Just to be clear, I am not coming at this in a left vs right or vice versa angle.

https://www.bbc.com/news/uk-politics-58804607

If "levelling Up" was actually a Policy and not just a throw away marketing slogan, wouldn't the trend towards Home and Hybrid working be something that would actually help that?  If the aim is to make the Regions more competitive and reduce the strain on the South East, to reduce the Country's carbon footprint and so on, well, wouldn't investment in home and hybrid be a way to achieve that?

People being able to, mostly, work from anywhere (in roles that enable that) reduces the need for travel, reduces the concentration of demand on housing, improves the work life balance and on and on.

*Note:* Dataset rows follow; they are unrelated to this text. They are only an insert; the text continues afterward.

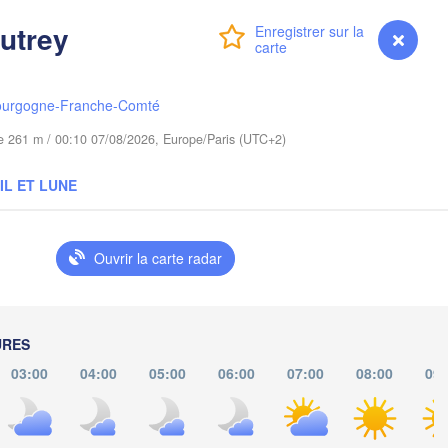
Gdańsk
oszalin
utrey
Connexion
Premium
myVentusky
Prévisions
Гродна

Olsztyn
(Hrodna)
Бар
Bydgoszcz
(Ba
ourgogne-Franche-Comté
ude 261 m / 00:10 07/08/2026, Europe/Paris (UTC+2)
Poznań
Брэст

Warszawa
(Brest)
IL ET LUNE
Góra
Łódź
POLOGNE
Lublin
Wrocław
Ouvrir la carte radar
Львів

Kraków
Rzeszów
(Lviv)
URES
IE
03:00
04:00
05:00
06:00
07:00
08:00
09:
Brno
Івано-Франківськ
(Ivano-Frankivsk
Košice
Чер
SLOVAQUIE
(Che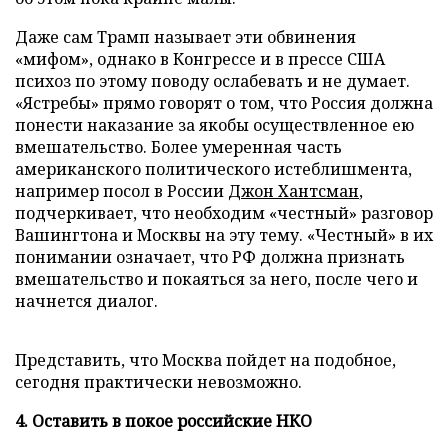
Даже сам Трамп называет эти обвинения
«мифом», однако в Конгрессе и в прессе США
психоз по этому поводу ослабевать и не думает.
«Ястребы» прямо говорят о том, что Россия должна
понести наказание за якобы осуществленное ею
вмешательство. Более умеренная часть
американского политического истеблишмента,
например посол в России
Джон Хантсман
,
подчеркивает, что необходим «честный» разговор
Вашингтона и Москвы на эту тему. «Честный» в их
понимании означает, что РФ должна признать
вмешательство и покаяться за него, после чего и
начнется диалог.
Представить, что Москва пойдет на подобное,
сегодня практически невозможно.
4. Оставить в покое российские НКО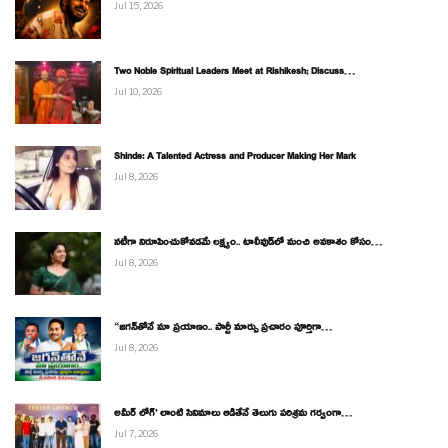
Jul 15, 2026
ఇంకా పెండింగ్ లో ఉన్న కొన్ని పనులను వేగంగా పూర్తి చేయాలని అధికారులకు
ఆదేశం
Two Noble Spiritual Leaders Meet at Rishikesh; Discuss…
Jul 10, 2026
నిర్మితమవుతున్న సమావేశమందిరం సహా మొత్తం మున్సిపల్ కార్యాలయ
భవనాన్ని నలుమూలలా పరిశీలన
Shinde: A Talented Actress and Producer Making Her Mark
Jul 8, 2026
ఆర్ అండ్ బీ భవనాన్ని పరిశీలించిన మంత్రి మేకపాటి
వచ్చే ఆరు నెలలో పూర్తికి కృషి చేస్తామని హామీ
నటీగా నిరూపించుకోవడమే లక్ష్యం.. టాలీవుడ్‌లో మంచి అవకాశం కోసం…
Jul 8, 2026
రూ. 40 కోట్లు పైన వెచ్చించి వర్షపు నీరు నిలవని విధంగా డ్రైనేజీ వ్యవస్థ
నిర్మాణం, తోటలు, పార్కుల అభివృద్ధిపై దృష్టి
“జగన్‌తోనే మా ప్రయాణం.. పార్టీ మార్పు ప్రచారం పూర్తిగా…
Jul 8, 2026
మొదటి దశలో రూ.20కోట్లతో పనులు వేగంగా పూర్తి చేస్తాం
అమీర్ లోగ్’ లాంటి సినిమాలు ఆడితేనే తెలుగు పరిశ్రమ గర్వంగా…
నియోజకవర్గంలో మంత్రి రాకతో సన్మానాలతో ముంచెత్తిన ఆత్మకూరు
Jul 7, 2026
నియోజకవర్గ నాయకులు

It does create some huge challenges, the sort a Government comes in handy in helping to solve.  The collapse of the High Street as we once knew it is likely going to speed up without some sort of investment and support for a switch of use.  Local infrastructure may need improvements - Broadband speeds and reach for example, do you insist on it for new housing (it was absurd that North Swindon expanded without it).  Which roads need improving could change, plenty of legacy business models will fall apart, business located near large Business Parks/Office locations will change much like the High Street did.  Surely that should be the Policy focus for the coming years, not demanding everyone go back to doing what they did at some arbitrary point in the past.

Get those teens back in the Chimneys!

Isn't there a massive danger to the future workforce in that? If your job can be done at home, then how long before cheapskate employers work out it can be done much cheaper in a home in India, or somewhere else massively cheaper. Brexit may have changed the supply of cheap labour, but if employers get the option of another route to cheap labour you can guarantee some will take it.